▸ **REQUIREMENT**: Omit each picture as you copy the entries exactly.

▸ **EXERCISE INPUTS**:
-------
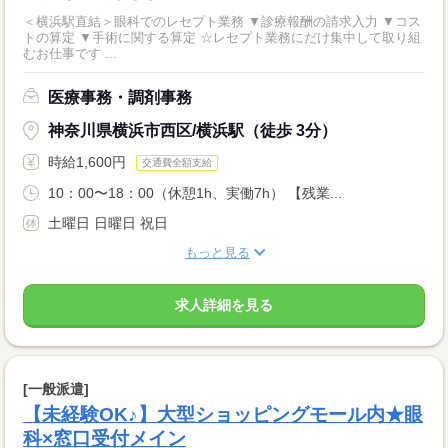
＜横浜駅直結＞眼科でのレセプト業務 ▼診療報酬の請求入力 ▼コス
トの算定 ▼手術に関する算定 ☆レセプト業務にだけ集中して取り組
むお仕事です ...
医療事務・調剤事務
神奈川県横浜市西区/横浜駅（徒歩 3分）
時給1,600円
交通費全額支給
10：00〜18：00（休憩1h、実働7h） 【残業...
土曜日 日曜日 祝日
もっと見る
求人詳細を見る
[一般派遣]
【未経験OK♪】大型ショッピングモール内★眼
科×窓口受付メイン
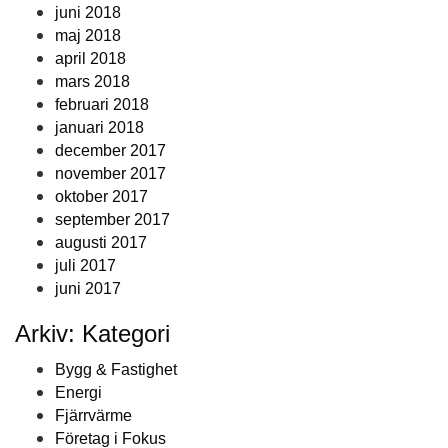
juni 2018
maj 2018
april 2018
mars 2018
februari 2018
januari 2018
december 2017
november 2017
oktober 2017
september 2017
augusti 2017
juli 2017
juni 2017
Arkiv: Kategori
Bygg & Fastighet
Energi
Fjärrvärme
Företag i Fokus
-------
▸ **SOLUTION**:
＜横浜駅直結＞眼科でのレセプト業務 ▼診療報酬の請求入力 ▼コス
トの算定 ▼手術に関する算定 ☆レセプト業務にだけ集中して取り組
むお仕事です ...
医療事務・調剤事務
神奈川県横浜市西区/横浜駅（徒歩 3分）
時給1,600円
交通費全額支給
10：00〜18：00（休憩1h、実働7h） 【残業...
土曜日 日曜日 祝日
もっと見る
求人詳細を見る
[一般派遣]
【未経験OK♪】大型ショッピングモール内★眼
科×窓口受付メイン
juni 2018
maj 2018
april 2018
mars 2018
februari 2018
januari 2018
december 2017
november 2017
oktober 2017
september 2017
augusti 2017
juli 2017
juni 2017
Arkiv: Kategori
Bygg & Fastighet
Energi
Fjärrvärme
Företag i Fokus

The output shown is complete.